While our results were in agreement with previously published data documenting the increased prevalence of FVL mutation among venous thrombosis patients [5,14–16], they were in apparent contradiction with others that failed to establish a link between FVL and venous thrombosis [17,18]. This apparent contradiction may be due to the very low prevalence of FVL among healthy subjects in these studies.

The contribution of FVL to the risk of venous thrombosis seems to be higher in patients from areas where the prevalence of FVL mutation is high among the normal population. These data suggest that ethnic considerations are important when testing for FV-Leiden. In this study, the prevalence of the FVL mutation was high in the normal Tunisian population (3.5%). While the number of subjects was rather small, our data are in agreement with previous findings that showed a high prevalence of FVL among Tunisians [19] compared with other Arab populations [20].

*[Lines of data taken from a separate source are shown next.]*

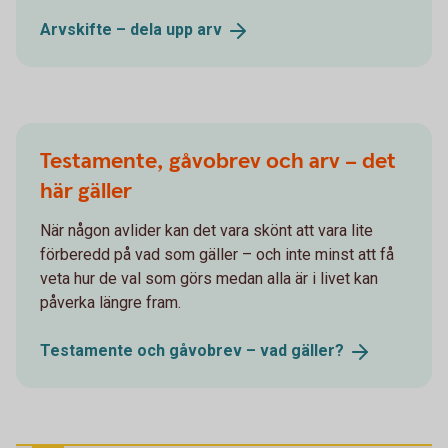
Arvskifte – dela upp
arv
Testamente, gåvobrev och arv – det
här gäller
När någon avlider kan det vara skönt att vara lite
förberedd på vad som gäller – och inte minst att få
veta hur de val som görs medan alla är i livet kan
påverka längre fram.
Testamente och gåvobrev – vad
gäller?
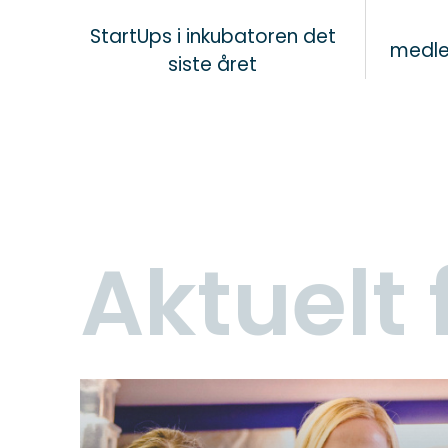
StartUps i inkubatoren det
medle
siste året
Aktuelt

The finding of a very different geographical distribution of FVL could possibly explain, at least in part, the difference in the prevalence of venous thrombosis in different parts of the world. In areas with high FVL prevalence, the relative risk of thrombosis in FVL heterozygotes is 3–8 times higher than in the general population, whereas the increased risk of thrombosis in homozygotes is estimated to be 50–80-fold greater than those without the defect [21]. Hence it is important to identify these high-risk patients to provide adequate counselling about the risk of thrombosis before elective surgical procedures and before taking birth control pills or hormonal replacement. Moreover, the presence of FVL should increase the optimal treatment duration after a first thrombotic event [22]. There are no studies that give clear guidance on the optimum management of clinically unaffected carriers.

In contrast with the results in venous thrombosis patients, the rate of FVL of in arterial thrombosis patients was not statistically significantly different from the rate for control subjects. Therefore FVL did not seem to play a role in arterial disease. Despite the small number of arterial thrombosis patients in this study, our results were in harmony with other reports [5,6,23]. Nevertheless, additional cofactors such as hyperhomocysteinaemia may predispose carriers of FVL mutation to an increased risk for arterial thrombosis [24]. Further studies are necessary for a better understanding of the interaction between FVL and arterial thrombosis .

In view of the high prevalence of the FVL mutation among Tunisian patients with VT, screening for FVL seems to be justified in these patients. Screening for the FVL mutation may also be recommended in high-risk groups such as relatives of FVL carriers and those with additional risk factors.